For instance, we have the constraint C where D={1,..,9} and V={cell1,..cell9} and the value domain “Dcelli” of the cells:
Dcell1={2,3,4,5,6}, Dcell2={3,4}, Dcell3= {2,4,6}, Dcell4= {5,6,8}, Dcell5= {7,6,8}, Dcell6={5,8,9}, DCell7={5,7} , Dcell8={8,7,6,1}, Dcell9={1}. We can observe that:

– The Cell9 is already found. so it’s like we have a AllDiff sub-constraint C1 with D1={1} and V1={cell9}. The original constraint C can be split in two subconstraints: C1 and C’ with: D’ =D intersect D1={1,..,8} and V’ = V intersect V1={cell1,..cell8}. So the domains Dcelli of the cells of C’ are: Dcell1={2,3,4,5,6}, Dcell2={3,4}, Dcell3= {2,4,6}, Dcell4= {5,6,8}, Dcell5= {7,6,8}, Dcell6={5,8,9}, DCell7={5,7} , Dcell8={8,7,6}.

– But if we observe C’, we can see that it’s possible to divide it again.
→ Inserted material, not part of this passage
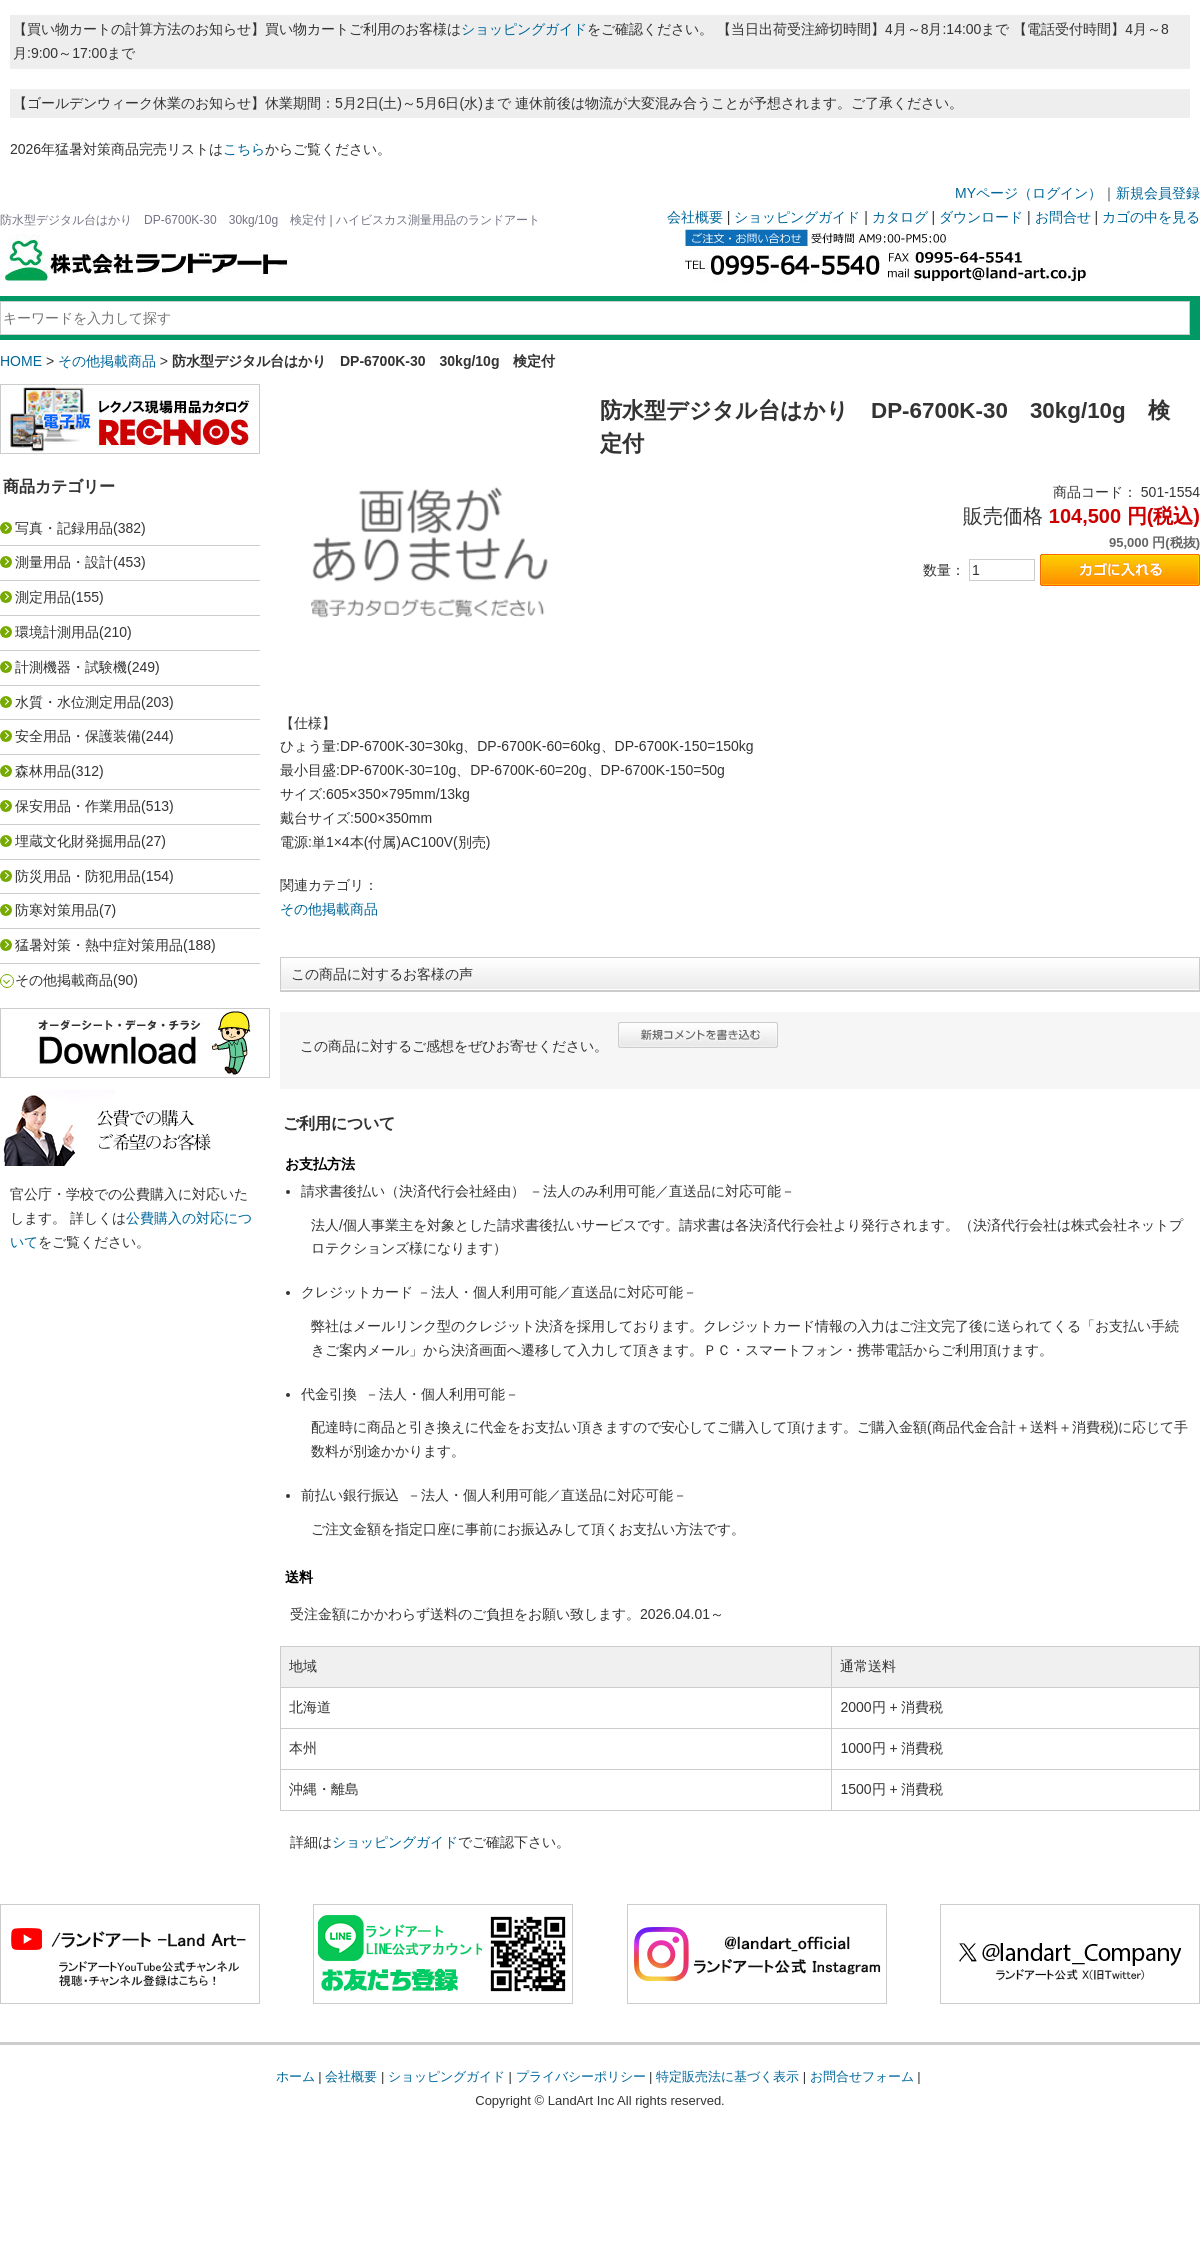 This screenshot has height=2252, width=1200. I want to click on 防災用品・防犯用品, so click(78, 876).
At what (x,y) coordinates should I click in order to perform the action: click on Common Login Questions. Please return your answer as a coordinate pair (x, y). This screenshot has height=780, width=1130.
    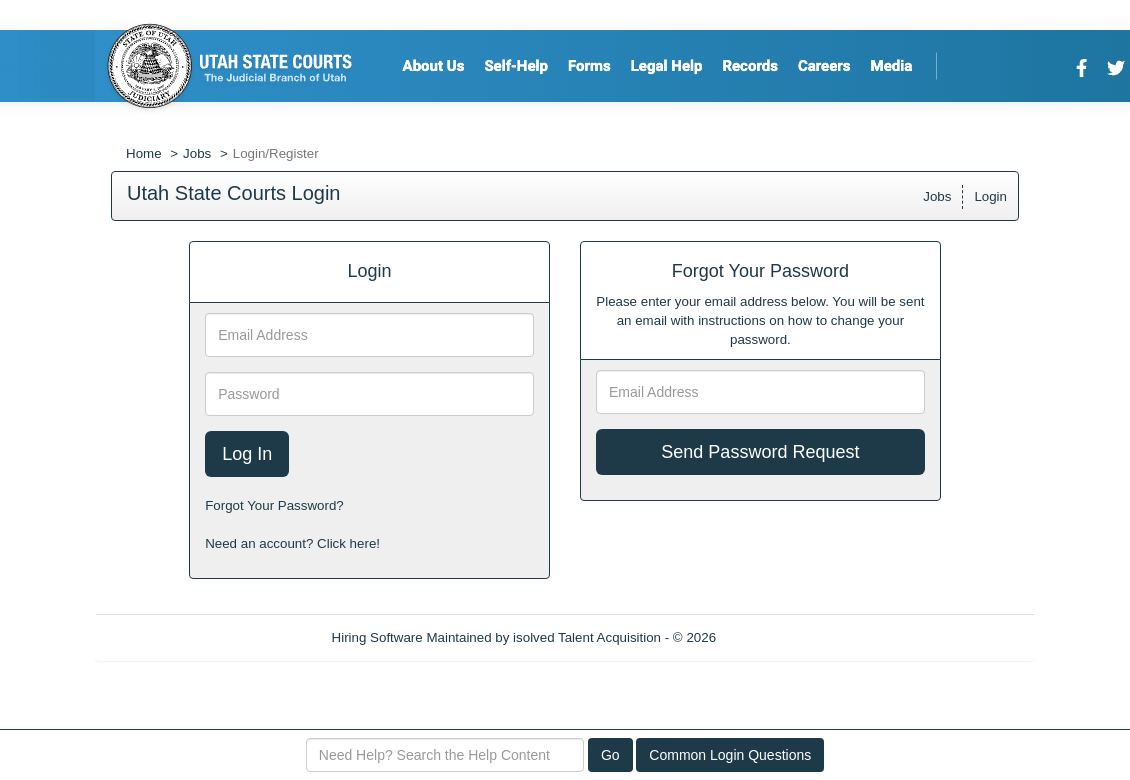     Looking at the image, I should click on (730, 755).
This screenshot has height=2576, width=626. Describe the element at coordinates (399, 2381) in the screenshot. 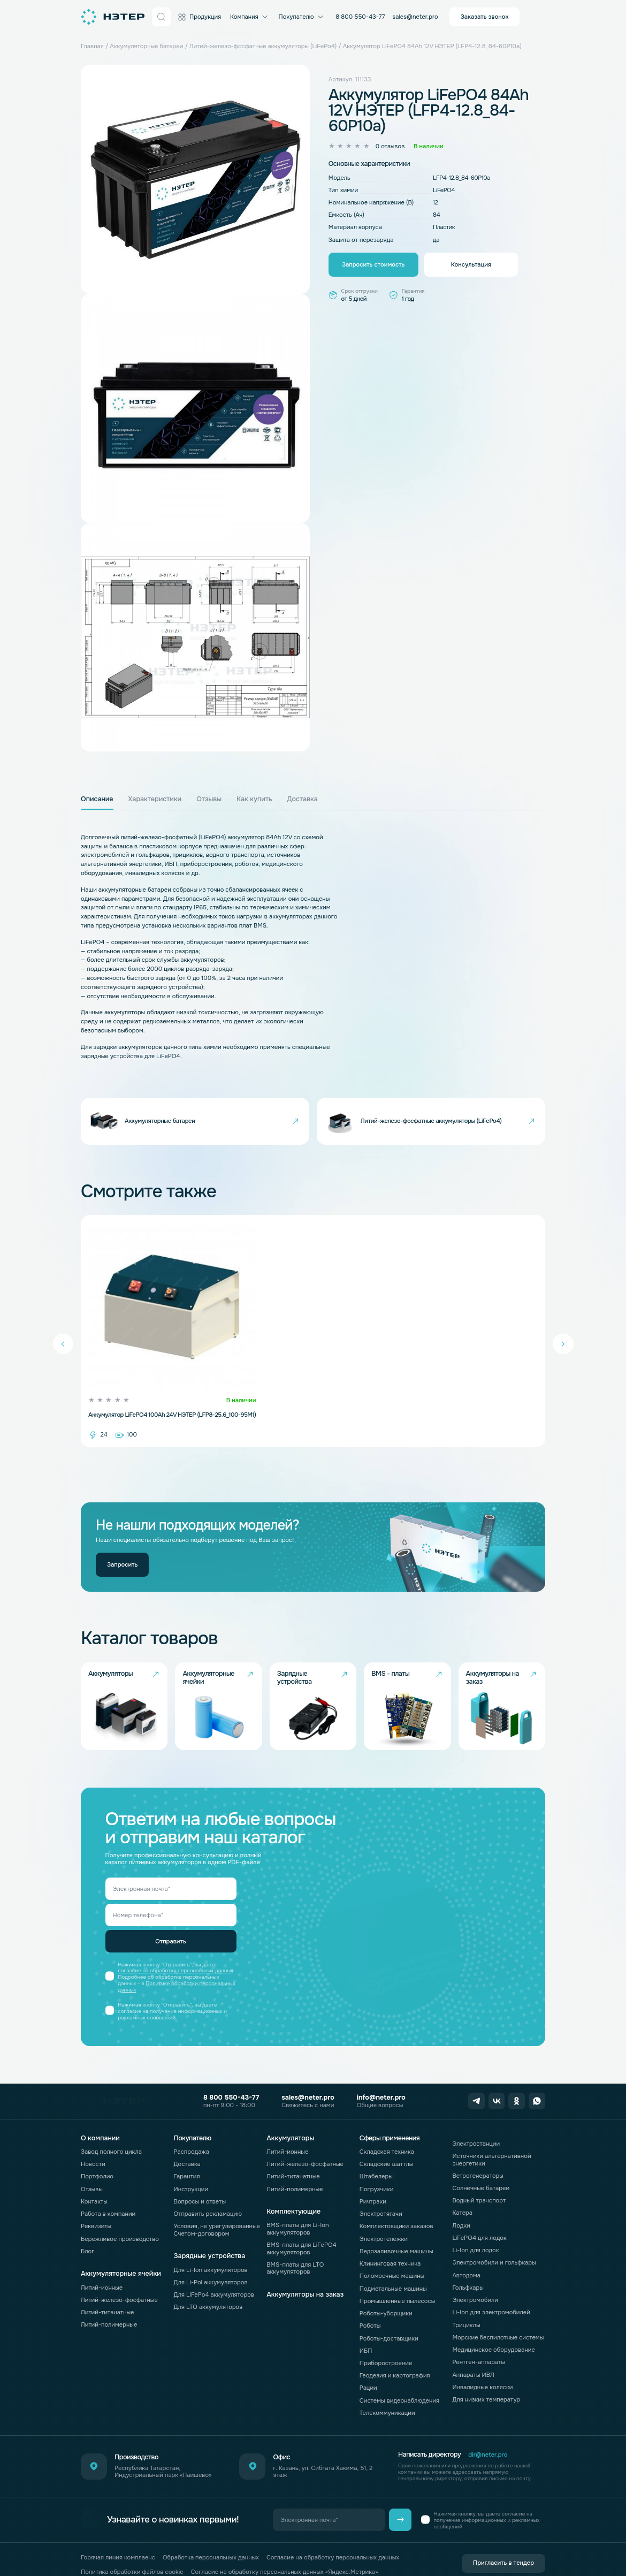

In fact we have a sub-constraint C2 with D2={2,3,4} and V2={Cell1, cell2, cell3}. So we can split C’ to have now the new constraint C” with : D”=D’ n (i.e intersect) D2={1,5,6,..,8} and V”=V’nV2={cell4,…cell8}.

So finally from 1 Alldiff constraint, we have 3 Alldiff sub-constraints:
C1: Dcell9={1}
C2: Dcell1={2,3,4}, Dcell2={3,4}, Dcell3= {2,4}
C”: Dcell4= {5,6,8}, Dcell5= {7,6,8}, Dcell6={5,8,9}, DCell7={5,7} , Dcell8={8,7,6}

This rule generalizes the Hidden Single/Pair/Tripe rules and Naked pair/tripe rules: all of theses rules had finally a common logic.

After finding this rule, surprised that everybody talks about decade of rules but not this kind of generalized rule, I decided to search more in the web and finally came across a guy who found this rule and 2 others [6].

  • 2) Xor Reduction:

Take any Row or Column denoted P and a Block denoted B where C = P is included in B and C is not empty. Any candidate values not represented within the set P-C can be removed from all items in the set B-C. Likewise, any values not represented within the set B-C can be removed from all items in the set P-C.

This generalized rule covers the popular rules: Single Box, Intersection Removal, Pointing Pairs

  • 3) Symbol Reduction:

For each possible value V, if there are K rows which together contain exactly K possible columns for the value V, then any other rows with candidates of value V in those columns can have the candidates removed. This argument can be applied to Columns as well. Symbol Reduction is only valid when applied directly after Splitting the constraint. This generalized rule covers the popular rules: X-Wing, Swordfish, Jellyfish, Squirmbag, 6-Gronk, 7-Gronk, N-Fish

Grid rules:

see the paper Nonrepetitive Paths and Cycles in Graphs with Application to Sudoku [2]

Artificial Stupidity vs Artificial Intelligence: Backtracking method are not fun but useful

Well, can we finally resolve all the sudokus with these rules? According to [6] , the 3 rules doesn’t covered these rules: “Coloring, Remote Pairs, XY-Chains, Forcing Chains, Nishio, XY/XYZ-Wing, Aligned Pairs, Single Chains, Y-Wing ChainsNo”. Moreover, in the article [2], they randomly generate a set of 33302 Sudoku puzzles. They use their solver (a lot of local rules and a grid rule) to test the difficulty of these randomly generated puzzles. Among them, 1460 puzzles (4.4%) were unsolvable with their current rule set without backtracking.

What about the Dancing Links Algorithm and others methods

Although for standard Sudoku problems highly-optimized and sophisticated backtracking programs are the most efficient, another popular way of solving such constraint problems is Donald Knuth’s Dancing Links Algorithm [8] for solving the exact matrix cover problem, of which the Sudoku problems are a special case.